# Where to rent suction cups for large tank move?



## AKAmikeross (Nov 5, 2012)

I am moving a 135gal 1/2" glass tank in the next 2 weeks and need a pair of those suction cups. I know in the states you can rent them but most places I have called either had no idea what I was talking about or unwilling to rent theirs out.

Anyone have any or know of a place locally what rents them out. I am willing to pay any member a deposit and rental fee to borrow theirs. 

I have enough guys to help move the tank. My stand has a border/trim that fits snug to the outside of the tank. I need to be able to lift the tank into the stand. Without these suction cups it might be a little tricky.
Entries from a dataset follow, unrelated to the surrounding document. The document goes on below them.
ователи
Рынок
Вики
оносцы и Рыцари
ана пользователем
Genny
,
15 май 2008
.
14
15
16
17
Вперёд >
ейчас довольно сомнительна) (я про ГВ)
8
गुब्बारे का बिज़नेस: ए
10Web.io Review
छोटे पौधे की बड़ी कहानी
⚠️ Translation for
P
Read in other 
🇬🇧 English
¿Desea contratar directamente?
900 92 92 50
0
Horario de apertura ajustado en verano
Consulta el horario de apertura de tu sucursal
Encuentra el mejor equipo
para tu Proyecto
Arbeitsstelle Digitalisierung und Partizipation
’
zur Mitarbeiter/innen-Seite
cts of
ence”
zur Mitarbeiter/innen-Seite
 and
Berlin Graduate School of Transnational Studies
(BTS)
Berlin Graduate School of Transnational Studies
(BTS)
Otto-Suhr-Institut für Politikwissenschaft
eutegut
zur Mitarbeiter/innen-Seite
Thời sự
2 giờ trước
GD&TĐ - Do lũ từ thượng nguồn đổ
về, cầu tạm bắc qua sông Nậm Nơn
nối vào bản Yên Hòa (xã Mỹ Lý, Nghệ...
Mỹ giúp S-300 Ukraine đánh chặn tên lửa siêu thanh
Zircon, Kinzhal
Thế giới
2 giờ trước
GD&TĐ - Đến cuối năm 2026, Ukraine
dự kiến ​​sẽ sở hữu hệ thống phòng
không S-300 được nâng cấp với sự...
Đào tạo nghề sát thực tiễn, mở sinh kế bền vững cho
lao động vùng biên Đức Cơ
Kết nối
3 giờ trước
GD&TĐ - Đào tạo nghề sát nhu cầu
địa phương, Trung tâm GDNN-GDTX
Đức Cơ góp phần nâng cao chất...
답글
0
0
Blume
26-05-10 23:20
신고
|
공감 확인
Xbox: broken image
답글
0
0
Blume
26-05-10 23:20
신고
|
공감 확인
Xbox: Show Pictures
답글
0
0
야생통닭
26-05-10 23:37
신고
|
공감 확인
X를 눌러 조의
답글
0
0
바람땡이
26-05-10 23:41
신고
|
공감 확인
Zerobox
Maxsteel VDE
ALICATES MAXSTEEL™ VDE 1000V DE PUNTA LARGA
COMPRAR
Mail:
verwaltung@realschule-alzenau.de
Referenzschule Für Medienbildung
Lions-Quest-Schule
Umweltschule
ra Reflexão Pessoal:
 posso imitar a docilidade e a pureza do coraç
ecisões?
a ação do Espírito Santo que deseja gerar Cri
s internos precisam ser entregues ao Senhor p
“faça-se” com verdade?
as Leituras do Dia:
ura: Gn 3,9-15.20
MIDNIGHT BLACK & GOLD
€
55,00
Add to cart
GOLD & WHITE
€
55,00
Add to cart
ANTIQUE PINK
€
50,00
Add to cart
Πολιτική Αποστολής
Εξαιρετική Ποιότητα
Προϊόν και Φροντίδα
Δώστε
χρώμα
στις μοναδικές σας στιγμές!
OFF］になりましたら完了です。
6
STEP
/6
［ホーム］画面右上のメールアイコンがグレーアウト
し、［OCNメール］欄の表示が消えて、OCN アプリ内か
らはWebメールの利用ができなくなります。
Someone might lose a finger or even worse damage the trim on my stand

Thanks


----------



## kacairns (Apr 10, 2012)

Make them sign a waiver that they wont damage the trim on the stand and if they do they'll pay for it. As for their fingers... it was their own fault!

About 8 years ago I rented some of those suction cups from Metrotown Rentals or Metrotown Tools or something to that affect, I believe it was right beside a Milani Plumbing warehouse. It was between Royal Oak and I think Macpherson (spelling?) just north of Imperial one of the streets before Kingsway. Also, have you tried homedepot's tool rental? I have a feeling they might have that =)


----------



## kacairns (Apr 10, 2012)

About Us | Vancouver Industrial Equipment & Tool Rental | Metrotown Tool Rental


----------



## discusdude (Jan 29, 2012)

I think princess auto has them for sale at a very low price.


----------



## kacairns (Apr 10, 2012)

discusdude said:


> I think princess auto has them for sale at a very low price.


220 lb Triple Head 4-1/2 in. Suction Cup | Princess Auto
Dual Head 4-1/2 in. Suction Cup | Princess Auto

Definitely cheap!

Just a word of warning, although 90+% of stuff at princess auto works as is intended, or good enough, some of their stuff is complete garbage so if you go, make sure you check out the product very well before buying.


----------



## AKAmikeross (Nov 5, 2012)

Wow thanks for the quick replies... good looking out kacairns:bigsmile:


----------



## Korya (Jun 21, 2013)

I'm moving early next year so thx for posting this! Going to check out the ones at PA.

Sent from Petguide.com Free App


----------



## MEDHBSI (Sep 4, 2011)

I wouldn't trust suction cups for a tank move. Just a bit of advice lift and lower the tank with the suction but don't do the whole move with them.


----------



## shift (Dec 21, 2012)

Princess auto sells them fairly cheap too


----------



## Clownloachlover (Apr 21, 2010)

if you can...use a 4 wheel dolly or a fridge dolly and stand the tank on it's end. carrying a tank of that size with suction cups would be very risky, especially if one were to let go at the wrong time...bye bye 135!


----------



## randylahey (Jun 25, 2013)

I believe the OP is talking about using the cups just to lower the tank into the stand as it has a raised trim and doesn't allow hands and fingers to do the job. Using cups for the entire move is impossible without readjusting them over and over again. They're only really meant for moving mirrors and glass panes. 
-
Sent from Petguide.com Free App


----------



## Clownloachlover (Apr 21, 2010)

mikeross said:


> I have enough guys to help move the tank. My stand has a border/trim that fits snug to the outside of the tank. I need to be able to lift the tank into the stand. Without these suction cups it might be a little tricky. Someone might lose a finger or even worse damage the trim on my stand
> 
> Thanks


You are correct, I Guess I should have read the entire post. Iron Mountain Rentals in Port Coquitlam rents them...Iron Mountain Equipment Rentals, 1624 Langan Avenue, Port Coquitlam B.C. 604-464-7999. www.imrentals.ca


----------